There's plenty of blame to go around regarding the travesty that is the Patriot Act, but the key point now is that it's up to Congress to fix it.
That likely would have be eneasier with a different resident in the White House come January, but that's irrelevant. Congress was snowed into passing this affront to our country's long-cherished civil liberties and legal protections, and it's up to Congress to repair the damage.
Once seen as an issue pitting so-called conservatives against liberals, even though only one senator and a handful of representatives in Congress voted against it, bipartisan criticism is steadily growing.
Pushed through just days after the Sept. 11 attacks - printed at 3:30 a.m. and passed by Congress at 11 a.m. - not a single member of Congress read it before voting.
Some provisions of this 342-page monstrosity make sense and should be retained, such as amending federal money-laundering laws, creating new federal crimes for attacks on mass transportation facilities, increasing cooperation among law enforcement agencies and authorizing new appropriations to enhance border security.
There is much to be alarmed about, as Whitman College Professor Timothy Kaufman-Osborn recently reminded a crowd of civic-minded residents in Milton-Freewater.
He said the Patriot Act greatly expanded the ability of police to conduct secret searches, subject political and civic organizations to surveillance and jail people on suspicion alone and then hold them indefinitely without charges or meaningful judicial review.
Even the Justice Department's own inspector general condemned the use of the Patriot Act as "haphazard and indiscriminate," Kaufman-Osborn noted.
Examples abound of how the Patriot Act has been used to circumvent the civil liberties guaranteed by the Constitution. For example:
The Fourth Amendment promises that "the right of the people to be secure in their persons, houses, papers and effects, against unreasonable searches and seizures, shall not be violated." The Patriot Act allows police to conduct secret searches of homes without probable cause or a warrant if a link to terrorism is suspected, and without ever acknowledging the intrusion.
That's what happened to a Portland attorney who was arrested after he was apparently linked to the terrorist train bombing in Spain by a fingerprint found at the scene (and, apparently, because he had represented Muslims and had adopted the religion). The FBI found nothing incriminating when it secretly broke into his home. And after being jailed for about a week with no charges filed, he was released when it was found the fingerprint wasn't a match after all (not even close).
The Sixth Amendment provides the right to a speedy trial and the right to be informed of the facts of an accusation. More than 1,000 arrests have been made under the Patriot Act and many of those people are still being held - three years later - either in the United States or at Guantanamo Bay without ever being charged and without access to legal representation.

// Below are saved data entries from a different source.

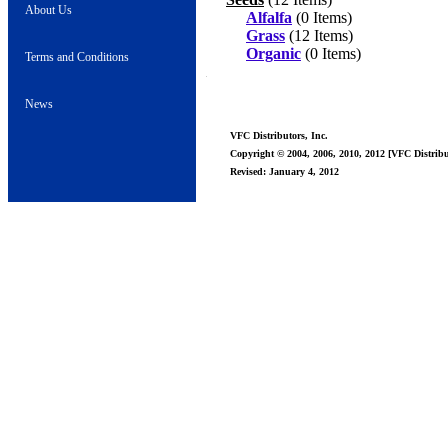
About Us
Alfalfa
(0 Items)
Grass
(12 Items)
Organic
(0 Items)
Terms and Conditions
News
VFC Distributors, Inc.
Copyright © 2004, 2006, 2010, 2012 [VFC Distribut
Revised: January 4, 2012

So far, none of those arrested have actually been charged with participating in the Sept. 11 attacks or with being terrorists.

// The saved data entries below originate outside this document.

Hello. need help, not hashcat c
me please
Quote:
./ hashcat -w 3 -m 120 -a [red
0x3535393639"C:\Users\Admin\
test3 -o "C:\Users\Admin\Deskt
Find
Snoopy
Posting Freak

Let's see, secret searches without court oversight, arrests without charges or access to attorneys - sounds a lot like the complaints the colonists had against the British when Jefferson wrote the Declaration of Independence.
Such tactics also move the United States closer toward the totalitarian regimes we are battling in the war on terrorism rather than extolling the respect we have for personal freedoms and protections.
The Patriot Act reverses the most fundamental protections of this country. "You're presumed guilty until determined to be innocent," David Cole of Georgetown University says in a documentary about the outcome of the Patriot Act produced by the American Civil Liberties Union titled "Unconstitutional."
We need to remember it's not the executive branch that makes laws - or fixes bad ones - and then push our representatives to re-embrace the concepts of civil liberties and personal privacy that formed the foundation of this country. That can only make us stronger.